Also habe ich es endlich ausprobiert. Zunächst habe ich mir überlegt, wie meine Patchwork-Blöcke aussehen sollen, dann habe ich mir die Formen bzw. Schablonen ausgesucht, die ich dazu benötige. Normalerweise macht man für einen Quilt nicht unbedingt viele verschiedene Blöcke, aber ich wollte nicht jedesmal denselben machen, sondern jeder sollte wirklich anders aussehen, wie in einem sogenannten Beispiel-Quilt, den man vorzeigen kann, wenn man aufzeigen möchte, was es für Blöcke gibt.

Hier sind die Zutaten für die ersten beiden Blöcke:

squares_triangles

Zuerst habe ich diese vorsortiert, immer im Paar, so dass sie gleich richtig griffbereit liegen. Also z.B. zwei Dreiecke zusammen, zwei Quadrate, usw.

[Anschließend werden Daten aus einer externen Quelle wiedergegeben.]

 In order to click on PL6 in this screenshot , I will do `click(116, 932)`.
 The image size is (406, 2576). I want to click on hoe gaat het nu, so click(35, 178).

Dann werden sie unter die Nadel gelegt, wie hier zu sehen:

patchwork_2 Ich habe einen Obertransport-Fuß für meine Nähmaschine, den kann man normalerweise als zusätzliches Zubehör kaufen. Muss ich erwähnen, dass das eines der besten Dinge an der Nähmaschine überhaupt ist? Ich nähe so gut wie alles damit, dicke Stoffe, Wolle, Leder, usw. Es ist einfach der ideale Nähfuß für alles, weil er so schön gleichmässig transportiert; daher der Name Obertransportfuß.
Außerdem hat dieser Fuß auch schon diverse Markierungen dran, die ideal für Patchwork sind, wie z.b. die typische Viertel Inch Markierung (ein Viertel Inch ist die typische Nahtzugabe bei Patchwork-Arbeiten).

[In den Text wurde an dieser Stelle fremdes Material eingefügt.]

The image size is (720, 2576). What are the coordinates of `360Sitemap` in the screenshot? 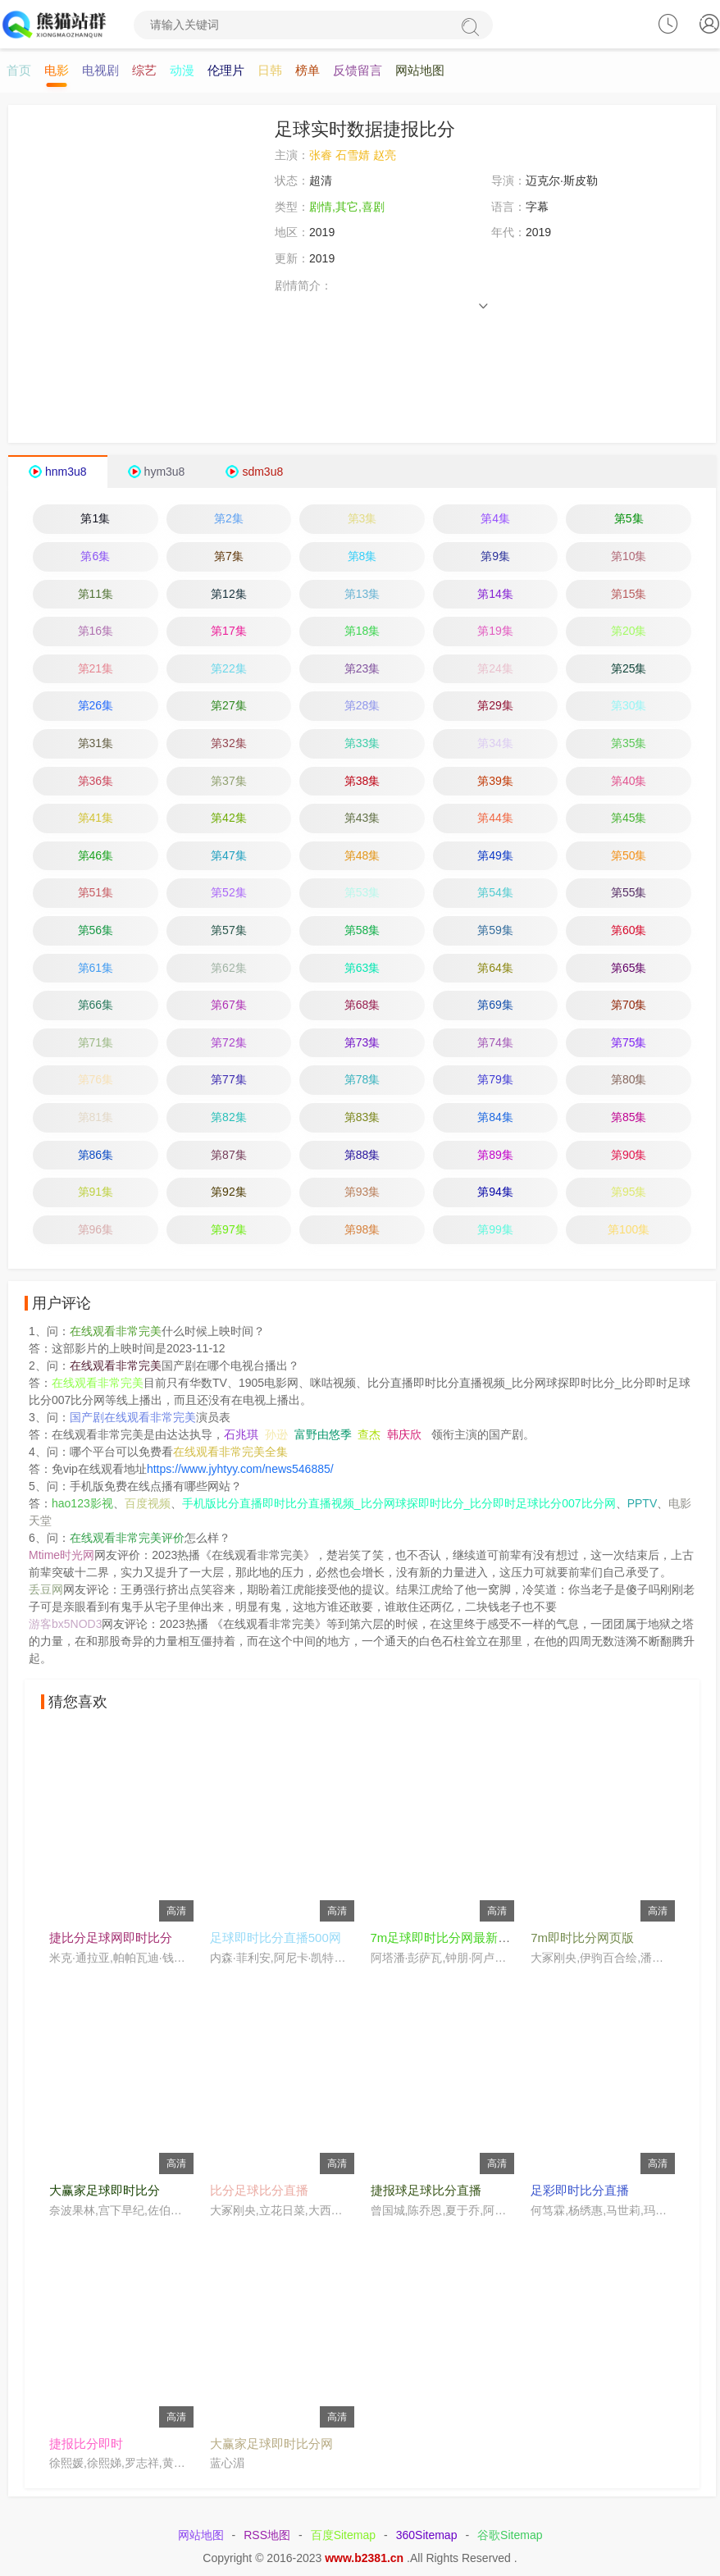 It's located at (427, 2535).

patchwork_1Wusstet ihr übrigens, dass wenn man diese Patchwork-Formen aneinander näht, man nicht die Fäden abschneidet, sondern sie dranläßt? So hält man nämlich immer die Teile zusammen, die auch weiterhin zusammen bleiben sollen. Das sieht dann so aus:

patchwork_3Wenn man dann seine zusammengehörenden Teile fertig aneinander genäht hat, legt man sie wieder aus und schaut, welche als nächstes zusammengenäht werden können/sollen.
Hieran kann man sehen, dass man kaum Stoffrest über hat, wenn man mit einer Stoffschneide-Maschine arbeitet:
patchwork_4 Während dem Nähen und dem Zusammenlegen der Teile sollte man immer ein aufgeheiztes Bügeleisen in der Nähe haben, denn man muss die verschiedenen Nähte bzw. Nahtreihen gleich bügeln, bevor man weitermachen kann. Normalerweise wird immer in Richtung der dunkleren Stoffe gebügelt, oder aber abwechselnd mal eine Reihe zusammengenähter Teile in die eine, die nächste Reihe in die andere Richtung.

Man näht und bügelt weiter, bis die letzte Runde fertig ist, und tadaaa: so sieht es dann aus:

patchwork_5

Es ist nicht perfekt, aber wer mag schon Perfektion?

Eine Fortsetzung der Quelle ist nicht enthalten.